### PROVIDED RECORDS:

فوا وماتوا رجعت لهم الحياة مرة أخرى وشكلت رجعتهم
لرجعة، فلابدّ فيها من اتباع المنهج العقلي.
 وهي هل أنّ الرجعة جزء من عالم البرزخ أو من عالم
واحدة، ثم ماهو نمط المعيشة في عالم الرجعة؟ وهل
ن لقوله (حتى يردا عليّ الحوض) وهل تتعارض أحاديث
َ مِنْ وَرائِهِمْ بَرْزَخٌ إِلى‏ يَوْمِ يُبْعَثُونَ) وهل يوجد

### ASSIGNMENT:
Write out the listing once more, matching it exactly.

### ANSWER BELOW:
فوا وماتوا رجعت لهم الحياة مرة أخرى وشكلت رجعتهم
لرجعة، فلابدّ فيها من اتباع المنهج العقلي.
 وهي هل أنّ الرجعة جزء من عالم البرزخ أو من عالم
واحدة، ثم ماهو نمط المعيشة في عالم الرجعة؟ وهل
ن لقوله (حتى يردا عليّ الحوض) وهل تتعارض أحاديث
َ مِنْ وَرائِهِمْ بَرْزَخٌ إِلى‏ يَوْمِ يُبْعَثُونَ) وهل يوجد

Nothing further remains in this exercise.